# Civic Matters > Ask Anything About OKC >  Motorized Bicycles?

## ShelbyF

I have read that a motorized bicycle is the legal equivalent of a bicycle and thus requires no lisence or plates. Is this true?

----------


## Buffalo Bill

> I have read that a motorized bicycle is the legal equivalent of a bicycle and thus requires no lisence or plates. Is this true?


I believe so, at least when they are limited to 80 cc or 1000 watts or less.

OSCN Found Document:Bicycle, Electric-Assisted Bicycle, and Motorized Bicycle

----------


## ShelbyF

> I believe so, at least when they are limited to 80 cc or 1000 watts or less.
> 
> OSCN Found Document:Bicycle, Electric-Assisted Bicycle, and Motorized Bicycle


How are they able to tell the cc of an engine? I only ask ecause the engine i have is 212cc

----------


## Zuplar

It's probably going to be a guess by simply looking at it from distance. But most motors have it on the side stamped, or they could pull the VIN. Realistically if you weren't speeding, or acting a fool, they'd probably never know.

----------


## rezman

> How are they able to tell the cc of an engine? I only ask ecause the engine i have is 212cc



Often times, the CC's are stamped, or cast into the base of the cylinder head of small engines like  these.

----------


## LandRunOkie

There is a federally mandated speed limit of 20 mph for non-vehicular motorized bikes.  A 212 cc moped would be capable of much greater speeds and emissions would be significant.

----------


## ShelbyF

> There is a federally mandated speed limit of 20 mph for non-vehicular motorized bikes.  A 212 cc moped would be capable of much greater speeds and emissions would be significant.


Did not know about that limit...

----------


## Jersey Boss

> There is a federally mandated speed limit of 20 mph for non-vehicular motorized bikes.  A 212 cc moped would be capable of much greater speeds and emissions would be significant.

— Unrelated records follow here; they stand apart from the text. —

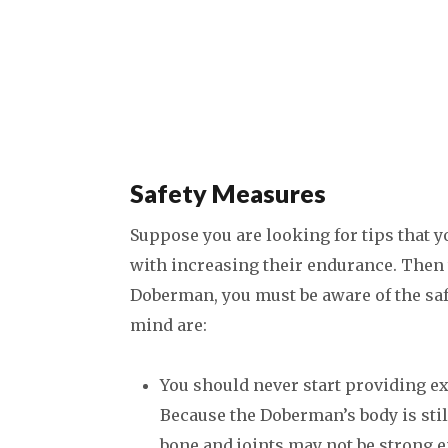
Safety Measures
Suppose you are looking for tips that yo
with increasing their endurance. Then t
Doberman, you must be aware of the saf
mind are:
You should never start providing ex
Because the Doberman’s body is stil
bone and joints may not be strong e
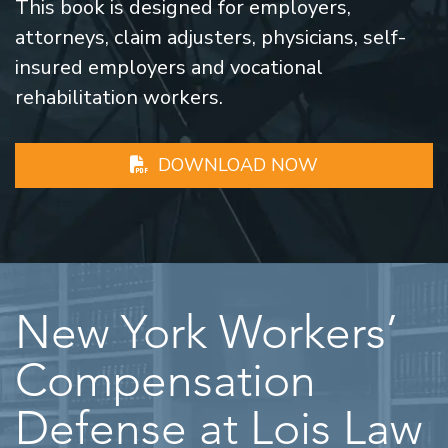
This book is designed for employers,
attorneys, claim adjusters, physicians, self-
insured employers and vocational
rehabilitation workers.
DOWNLOAD NOW
New York Workers’
Compensation
Defense at Lois Law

 Federal regulations only affect the manufacture and first sale of bikes, not where, when, how, who and under what other conditions (age limits, licenses, insurance, registration etc.) they can be operated. The federal law has no preemptive effect over state laws. The state laws regulate the actual use . The federal agency regulating is the CPSC.

----------


## ShelbyF

> Federal regulations only affect the manufacture and first sale of bikes, not where, when, how, who and under what other conditions (age limits, licenses, insurance, registration etc.) they can be operated. The federal law has no preemptive effect over state laws. The state laws regulate the actual use . The federal agency regulating is the CPSC.

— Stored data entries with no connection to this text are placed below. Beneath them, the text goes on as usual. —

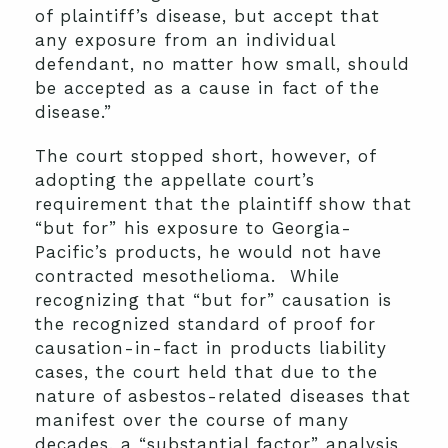
of plaintiff’s disease, but accept that
any exposure from an individual
defendant, no matter how small, should
be accepted as a cause in fact of the
disease.”
The court stopped short, however, of
adopting the appellate court’s
requirement that the plaintiff show that
“but for” his exposure to Georgia-
Pacific’s products, he would not have
contracted mesothelioma. While
recognizing that “but for” causation is
the recognized standard of proof for
causation-in-fact in products liability
cases, the court held that due to the
nature of asbestos-related diseases that
manifest over the course of many
decades, a “substantial factor” analysis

So that means i go with Oklahoma's speed limit on bikes?

----------


## Jersey Boss

The Oklahoma speed limit on motorized bikes is 35. Of course you could modify this later after purchase with a bigger cog.  The following info was copies from WIKI:

In the United States, federal law governing ICE motorized bicycles is subject to interpretative rulings by the National Highway Traffic Safety Administration (NHTSA) at the U.S. Department of Transportation. Under current NHTSA rules, a "motor-driven cycle" (a definition that includes a two-wheel vehicle such as a bicycle with an add-on ICE engine of five brake horsepower or less[25]) and a speed capability of more than 20 miles per hour lacks both a Vehicle Identification Number (VIN) and standard onroad safety equipment such as mirrors, turn signal lamps, side marker lamps, and stop lamps, then the vehicle shall not be considered a "motor vehicle" as defined by DOT/NHTSA regulations, but instead is defined as an off-road vehicle (since the lack of a VIN and on-road equipment indicates that a vehicle was not manufactured primarily for use on public roads.)[25] Such off-road vehicles are considered to be neither motor vehicles nor motorcycles, as those terms are defined under federal law.[25] Under present-day NHTSA rules,* the final decision as to whether such federally defined off-road vehicles may be legally operated on public roads is determined by the laws of the state in which the vehicle is being operated.*State and local laws[edit] (I added the bold)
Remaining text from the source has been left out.